Meijer O W M, Vandertop W P, Baayen J C, Slotman B J
Department of Radiation Oncology, VU University Medical Center, Amsterdam, The Netherlands.
Int J Radiat Oncol Biol Phys. 2003 Aug 1;56(5):1390-6. doi: 10.1016/s0360-3016(03)00444-9.
In this single-institution trial, we investigated whether fractionated stereotactic radiation therapy is superior to single-fraction linac-based radiosurgery with respect to treatment-related toxicity and local control in patients with vestibular schwannoma.
All 129 vestibular schwannoma patients treated between 1992 and June 2000 at our linac-based radiosurgery facility were analyzed with respect to treatment schedule. Dentate patients were prospectively selected for a fractionated schedule of 5 x 4 Gy and later on 5 x 5 Gy at the 80% isodose in 1 week with a relocatable stereotactic frame. Edentate patients were prospectively selected for a nonfractionated treatment of 1 x 10 Gy and later on 1 x 12.5 Gy at 80% isodose with an invasive stereotactic frame. Both MRI and CT scans were made in all 129 patients within 1 week before treatment. All patients were followed yearly with MRI and physical examination.
A fractionated schedule was given to 80 patients and a single fraction to 49 patients. Mean follow-up time was 33 months (range: 12-107 months). There was no statistically significant difference between the single-fraction group and the fractionated group with respect to mean tumor diameter (2.6 vs. 2.5 cm) or mean follow-up time (both 33 months). Only mean age (63 years vs. 49 years) was statistically significantly different (p = 0.001). Outcome differences between the single-fraction treatment group and the fractionated treatment group with respect to 5-year local control probability (100% vs. 94%), 5-year facial nerve preservation probability (93% vs. 97%), and 5-year hearing preservation probability (75% vs. 61%) were not statistically significant. The difference in 5-year trigeminal nerve preservation (92% vs. 98%) reached statistical significance (p = 0.048).
Linac-based single-fraction radiosurgery seems to be as good as linac-based fractionated stereotactic radiation therapy in vestibular schwannoma patients, except for a small difference in trigeminal nerve preservation rate in favor of a fractionated schedule.
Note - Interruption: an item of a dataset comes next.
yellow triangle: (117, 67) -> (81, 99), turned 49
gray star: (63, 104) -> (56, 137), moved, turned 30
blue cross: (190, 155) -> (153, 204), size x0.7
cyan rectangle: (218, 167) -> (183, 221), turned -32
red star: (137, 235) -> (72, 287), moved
在这项单机构试验中,我们研究了对于前庭神经鞘瘤患者,分次立体定向放射治疗在治疗相关毒性和局部控制方面是否优于基于直线加速器的单次放射外科治疗。
对1992年至2000年6月期间在我们基于直线加速器的放射外科治疗机构接受治疗的129例前庭神经鞘瘤患者的治疗方案进行分析。有齿状患者前瞻性地选择接受5×4 Gy、随后在1周内于80%等剂量线处接受5×5 Gy的分次治疗方案,使用可重新定位的立体定向框架。无齿状患者前瞻性地选择接受1×10 Gy、随后在80%等剂量线处接受1×12.5 Gy的非分次治疗方案,使用侵入性立体定向框架。所有129例患者在治疗前1周内均进行了MRI和CT扫描。所有患者每年进行MRI和体格检查随访。
80例患者接受了分次治疗方案,49例患者接受了单次治疗。平均随访时间为33个月(范围:12 - 107个月)。单次治疗组和分次治疗组在平均肿瘤直径(2.6 vs. 2.5 cm)或平均随访时间(均为33个月)方面无统计学显著差异。仅平均年龄(63岁 vs. 49岁)有统计学显著差异(p = 0.001)。单次治疗组和分次治疗组在5年局部控制概率(100% vs. 94%)、5年面神经保留概率(93% vs. 97%)和5年听力保留概率(75% vs. 61%)方面的结果差异无统计学意义。5年三叉神经保留率的差异(92% vs. 98%)达到统计学意义(p = 0.048)。
对于前庭神经鞘瘤患者,基于直线加速器的单次放射外科治疗似乎与基于直线加速器的分次立体定向放射治疗效果相当,除了在三叉神经保留率方面存在小差异,分次治疗方案更具优势。